* [Work task]:
Return each line of the entries that holds the string "with".
++++++++
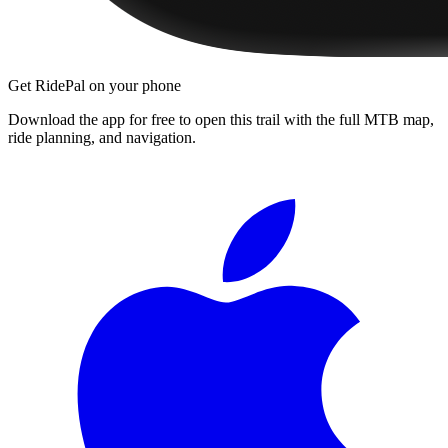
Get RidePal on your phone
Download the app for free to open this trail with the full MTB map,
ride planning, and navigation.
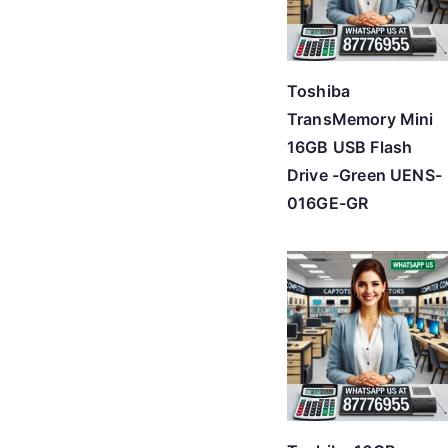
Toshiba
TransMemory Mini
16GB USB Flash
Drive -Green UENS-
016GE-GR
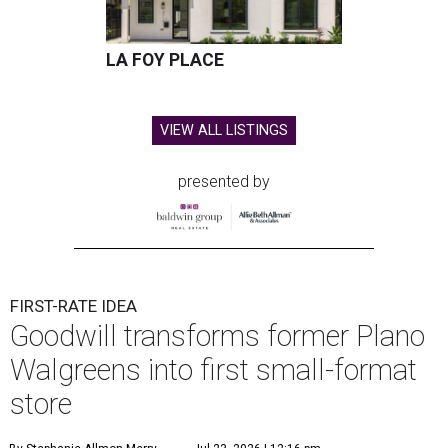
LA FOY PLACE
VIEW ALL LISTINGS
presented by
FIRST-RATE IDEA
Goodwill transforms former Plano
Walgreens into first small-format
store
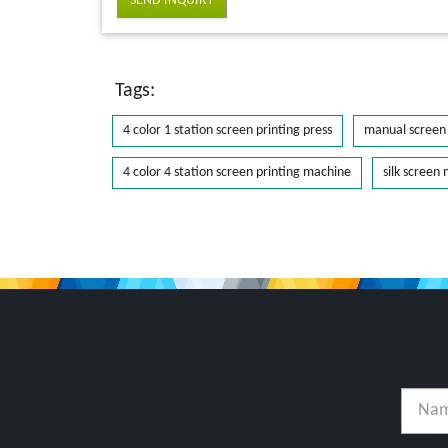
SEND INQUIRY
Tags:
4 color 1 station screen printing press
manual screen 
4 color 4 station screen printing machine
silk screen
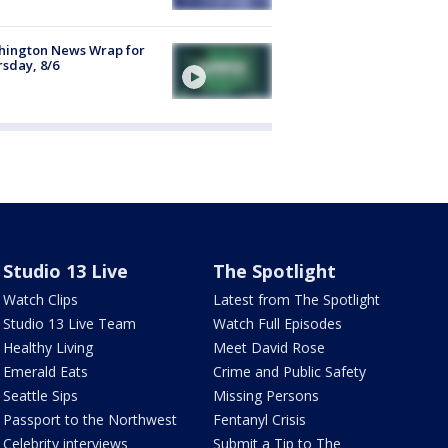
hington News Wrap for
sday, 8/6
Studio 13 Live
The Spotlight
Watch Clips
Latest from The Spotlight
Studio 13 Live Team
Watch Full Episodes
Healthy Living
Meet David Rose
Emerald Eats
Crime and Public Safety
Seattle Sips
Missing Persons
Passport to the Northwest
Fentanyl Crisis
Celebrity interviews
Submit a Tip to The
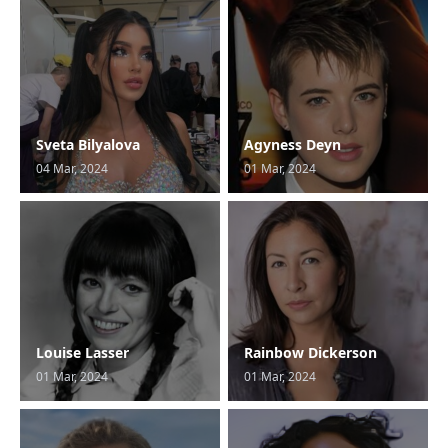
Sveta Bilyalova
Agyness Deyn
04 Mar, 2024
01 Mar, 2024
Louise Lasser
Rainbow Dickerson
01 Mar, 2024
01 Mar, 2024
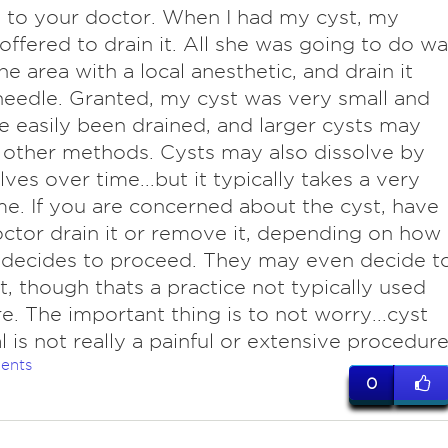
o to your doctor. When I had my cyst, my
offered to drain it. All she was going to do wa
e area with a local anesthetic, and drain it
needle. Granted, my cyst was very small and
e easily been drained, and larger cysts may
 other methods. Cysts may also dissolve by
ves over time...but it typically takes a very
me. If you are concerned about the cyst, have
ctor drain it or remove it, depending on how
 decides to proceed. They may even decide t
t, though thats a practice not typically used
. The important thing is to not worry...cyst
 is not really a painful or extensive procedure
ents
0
++++++++
* [Response for this exercise]:
Download the app for free to open this trail with the full MTB map,
e area with a local anesthetic, and drain it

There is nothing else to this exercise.